Once the CNN is trained, which only needs to be performed once using the first FPM frame taken at 0 min, the CNN is then applied to reconstruct high-SBP phase video frames (i.e. the testing step). To perform the reconstruction, similar data preprocessing steps are followed as the training phase. The raw intensity images were first divided into 4 × 4 sub-regions. Within each region, image patches having the same sizes as training batches (64×64×α) are used for reconstruction. Neighboring image patches contain 15-pixel and 19-pixel overlap in the horizontal and vertical directions, respectively. Each image patch was first up-sampled to 80×80 pixels with bilinear interpolation. The predicted phase image contains 320× 320 pixels. Once reconstructions are performed on all 2288 patches, the alpha blending algorithm was used to form the full FOV phase image containing 12800 × 10800 pixels. To reconstruct the video, we simply fed each FPM frame to the trained CNN to reconstruct the high-SBP dynamic information from the times-series data. The time for reconstructing each full-FOV, high-SBP image is ∼25±2 seconds using our cGAN network with the added Fourier loss, D-B9D20-F-cGAN, which is ∼50× faster than the standard FPM algorithm (which took ∼20 min for each frame [29]).

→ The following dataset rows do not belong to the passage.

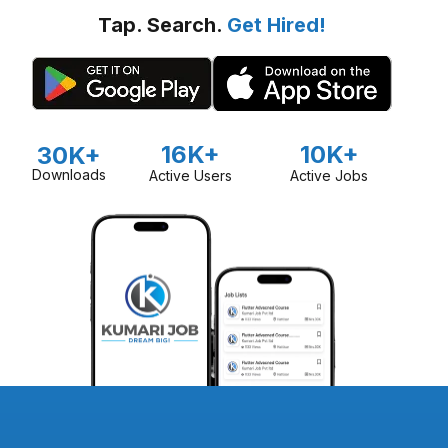
Tap. Search.
Get Hired!
16K+
10K+
30K+
Downloads
Active Users
Active Jobs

A detailed comparison of all networks is detailed in Section 3 and Table 1.

Tables Icon

Table 1. Performance metrics evaluated on the full-FOV testing data [Legend: * stands for -cGAN, • based on the region inFig. 3(c), GT: ground truth]

3. Results and discussion

We discuss our results by presenting results in real space (Fig. 3), Fourier space (Fig. 4), and over different time points (Fig. 5).

 figure: Fig. 4

Fig. 4 Fourier analysis of the CNN reconstructed phase images. We directly take the Fourier transform of the reconstructions in Fig. 3(c). They are compared with the raw intensity image from on-axis illumination and the ground truth from FPM. To illustrate the Fourier coverage in each model, we mark three circles in each image, in which the yellow circle corresponds to the support of the pupil function with a radius of 1×NA, the green circle corresponds to the support of the optical transfer function with a radius of 2×NA, and the orange circle is the support from the ground truth with a radius of 4×NA.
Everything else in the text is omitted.